*About this task*
State the number of lines in the records beneath that hold the word "will", and add nothing.

(Collected data)
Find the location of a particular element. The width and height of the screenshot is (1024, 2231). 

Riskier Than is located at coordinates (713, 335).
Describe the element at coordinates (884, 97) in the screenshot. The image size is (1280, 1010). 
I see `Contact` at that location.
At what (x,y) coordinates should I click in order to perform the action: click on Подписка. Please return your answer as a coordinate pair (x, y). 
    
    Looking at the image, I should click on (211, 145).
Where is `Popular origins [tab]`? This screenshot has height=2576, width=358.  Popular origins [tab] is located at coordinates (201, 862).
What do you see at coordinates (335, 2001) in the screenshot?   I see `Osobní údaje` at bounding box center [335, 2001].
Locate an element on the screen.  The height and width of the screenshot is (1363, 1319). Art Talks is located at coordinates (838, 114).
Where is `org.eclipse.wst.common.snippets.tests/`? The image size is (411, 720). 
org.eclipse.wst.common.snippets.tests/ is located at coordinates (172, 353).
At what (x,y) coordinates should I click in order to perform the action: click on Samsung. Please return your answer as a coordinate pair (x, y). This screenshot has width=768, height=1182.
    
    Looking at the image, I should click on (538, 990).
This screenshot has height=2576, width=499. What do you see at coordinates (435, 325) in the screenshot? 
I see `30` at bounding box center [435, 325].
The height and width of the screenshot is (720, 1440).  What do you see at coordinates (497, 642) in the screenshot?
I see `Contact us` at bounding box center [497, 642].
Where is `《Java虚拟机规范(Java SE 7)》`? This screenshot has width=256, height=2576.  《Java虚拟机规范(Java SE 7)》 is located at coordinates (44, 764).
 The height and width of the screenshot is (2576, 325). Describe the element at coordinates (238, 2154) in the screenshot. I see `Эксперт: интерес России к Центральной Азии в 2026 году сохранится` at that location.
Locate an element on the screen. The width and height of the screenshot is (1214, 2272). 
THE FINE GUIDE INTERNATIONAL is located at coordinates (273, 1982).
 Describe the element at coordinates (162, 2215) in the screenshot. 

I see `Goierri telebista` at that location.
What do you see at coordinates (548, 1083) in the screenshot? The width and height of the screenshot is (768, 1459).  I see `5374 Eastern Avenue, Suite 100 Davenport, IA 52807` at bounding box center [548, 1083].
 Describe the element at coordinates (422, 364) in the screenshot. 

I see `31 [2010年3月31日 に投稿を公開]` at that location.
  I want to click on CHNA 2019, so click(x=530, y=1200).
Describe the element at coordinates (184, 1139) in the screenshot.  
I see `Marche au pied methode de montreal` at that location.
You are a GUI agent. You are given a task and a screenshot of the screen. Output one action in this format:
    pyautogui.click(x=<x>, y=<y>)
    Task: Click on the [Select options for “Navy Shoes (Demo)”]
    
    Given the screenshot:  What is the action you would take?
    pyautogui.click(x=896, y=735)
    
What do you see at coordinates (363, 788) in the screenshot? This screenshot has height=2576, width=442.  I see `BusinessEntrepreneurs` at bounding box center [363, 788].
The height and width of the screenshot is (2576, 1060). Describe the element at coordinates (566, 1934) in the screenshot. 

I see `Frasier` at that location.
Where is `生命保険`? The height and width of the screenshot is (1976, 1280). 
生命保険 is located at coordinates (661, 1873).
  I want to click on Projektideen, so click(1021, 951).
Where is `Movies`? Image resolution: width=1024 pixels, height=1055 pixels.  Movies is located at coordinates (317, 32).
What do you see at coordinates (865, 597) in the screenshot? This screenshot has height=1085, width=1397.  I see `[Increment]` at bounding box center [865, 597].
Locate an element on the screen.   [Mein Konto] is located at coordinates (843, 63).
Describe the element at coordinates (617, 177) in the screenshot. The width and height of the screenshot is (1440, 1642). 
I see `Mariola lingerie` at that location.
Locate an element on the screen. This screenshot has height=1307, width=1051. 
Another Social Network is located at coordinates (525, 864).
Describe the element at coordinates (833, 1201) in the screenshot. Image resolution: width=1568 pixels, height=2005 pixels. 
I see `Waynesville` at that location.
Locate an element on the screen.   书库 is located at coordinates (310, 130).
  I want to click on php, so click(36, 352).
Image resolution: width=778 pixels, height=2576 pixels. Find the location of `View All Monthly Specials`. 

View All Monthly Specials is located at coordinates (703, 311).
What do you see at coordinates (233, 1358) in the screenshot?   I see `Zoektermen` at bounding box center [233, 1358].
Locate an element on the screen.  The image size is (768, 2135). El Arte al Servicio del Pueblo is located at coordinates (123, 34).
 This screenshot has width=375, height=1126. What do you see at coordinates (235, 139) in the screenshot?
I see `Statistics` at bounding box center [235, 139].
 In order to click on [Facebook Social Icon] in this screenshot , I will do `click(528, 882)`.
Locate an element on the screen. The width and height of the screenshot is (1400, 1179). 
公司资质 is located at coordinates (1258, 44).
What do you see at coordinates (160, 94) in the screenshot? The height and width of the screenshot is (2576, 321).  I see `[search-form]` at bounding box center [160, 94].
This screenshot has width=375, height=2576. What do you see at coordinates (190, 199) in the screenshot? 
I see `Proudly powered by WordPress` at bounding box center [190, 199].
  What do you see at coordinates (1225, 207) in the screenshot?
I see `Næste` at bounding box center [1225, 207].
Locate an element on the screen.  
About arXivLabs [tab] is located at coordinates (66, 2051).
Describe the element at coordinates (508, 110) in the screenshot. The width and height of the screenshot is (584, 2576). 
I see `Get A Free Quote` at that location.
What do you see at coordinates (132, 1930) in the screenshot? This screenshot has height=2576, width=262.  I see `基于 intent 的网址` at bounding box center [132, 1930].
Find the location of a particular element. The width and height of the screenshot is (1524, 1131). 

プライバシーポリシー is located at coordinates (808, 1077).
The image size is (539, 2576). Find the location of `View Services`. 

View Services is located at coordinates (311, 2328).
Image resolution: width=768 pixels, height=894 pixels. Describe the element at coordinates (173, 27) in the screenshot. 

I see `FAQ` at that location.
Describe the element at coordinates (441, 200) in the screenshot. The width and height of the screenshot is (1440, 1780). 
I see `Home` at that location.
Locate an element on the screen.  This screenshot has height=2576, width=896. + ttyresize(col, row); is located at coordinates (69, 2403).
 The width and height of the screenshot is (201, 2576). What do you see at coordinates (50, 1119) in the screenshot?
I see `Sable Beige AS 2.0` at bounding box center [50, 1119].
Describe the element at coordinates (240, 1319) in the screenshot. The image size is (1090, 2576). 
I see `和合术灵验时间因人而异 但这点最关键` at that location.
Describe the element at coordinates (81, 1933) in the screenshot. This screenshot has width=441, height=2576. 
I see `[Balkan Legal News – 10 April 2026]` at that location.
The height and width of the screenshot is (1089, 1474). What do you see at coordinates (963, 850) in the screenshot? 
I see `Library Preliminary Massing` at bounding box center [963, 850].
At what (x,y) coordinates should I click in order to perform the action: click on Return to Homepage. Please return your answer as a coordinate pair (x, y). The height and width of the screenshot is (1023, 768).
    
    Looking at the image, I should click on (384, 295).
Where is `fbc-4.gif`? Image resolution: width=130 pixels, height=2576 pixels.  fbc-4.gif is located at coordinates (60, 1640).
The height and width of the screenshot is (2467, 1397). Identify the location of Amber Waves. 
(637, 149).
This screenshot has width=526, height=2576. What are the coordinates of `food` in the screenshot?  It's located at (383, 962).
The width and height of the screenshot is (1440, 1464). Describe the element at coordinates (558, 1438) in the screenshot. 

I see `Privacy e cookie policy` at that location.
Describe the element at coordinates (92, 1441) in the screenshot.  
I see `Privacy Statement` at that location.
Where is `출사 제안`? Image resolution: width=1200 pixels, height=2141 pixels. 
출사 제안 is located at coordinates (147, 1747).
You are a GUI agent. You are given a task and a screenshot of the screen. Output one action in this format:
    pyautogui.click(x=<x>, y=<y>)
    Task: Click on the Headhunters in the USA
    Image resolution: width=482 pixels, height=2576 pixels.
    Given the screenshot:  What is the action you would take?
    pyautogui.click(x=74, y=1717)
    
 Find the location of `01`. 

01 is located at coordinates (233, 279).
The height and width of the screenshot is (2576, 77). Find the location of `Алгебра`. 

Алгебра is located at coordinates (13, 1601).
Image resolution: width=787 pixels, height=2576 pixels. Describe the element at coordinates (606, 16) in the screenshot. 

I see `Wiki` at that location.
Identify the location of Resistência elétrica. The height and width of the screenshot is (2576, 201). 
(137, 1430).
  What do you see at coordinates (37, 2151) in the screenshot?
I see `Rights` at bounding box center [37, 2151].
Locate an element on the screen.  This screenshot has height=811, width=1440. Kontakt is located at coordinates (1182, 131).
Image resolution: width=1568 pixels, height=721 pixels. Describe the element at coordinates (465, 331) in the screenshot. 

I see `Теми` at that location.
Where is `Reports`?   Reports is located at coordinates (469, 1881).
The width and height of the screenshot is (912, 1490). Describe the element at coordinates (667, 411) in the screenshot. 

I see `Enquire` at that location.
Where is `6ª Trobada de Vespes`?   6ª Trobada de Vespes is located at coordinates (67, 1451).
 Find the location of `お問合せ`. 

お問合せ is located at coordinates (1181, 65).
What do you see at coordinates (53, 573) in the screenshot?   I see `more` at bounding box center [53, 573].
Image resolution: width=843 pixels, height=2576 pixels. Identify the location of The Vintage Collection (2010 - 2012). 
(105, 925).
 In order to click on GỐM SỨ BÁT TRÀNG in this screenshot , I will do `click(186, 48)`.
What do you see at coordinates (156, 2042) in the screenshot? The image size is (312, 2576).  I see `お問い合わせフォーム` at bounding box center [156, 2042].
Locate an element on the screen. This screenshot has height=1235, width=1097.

*Response area*
2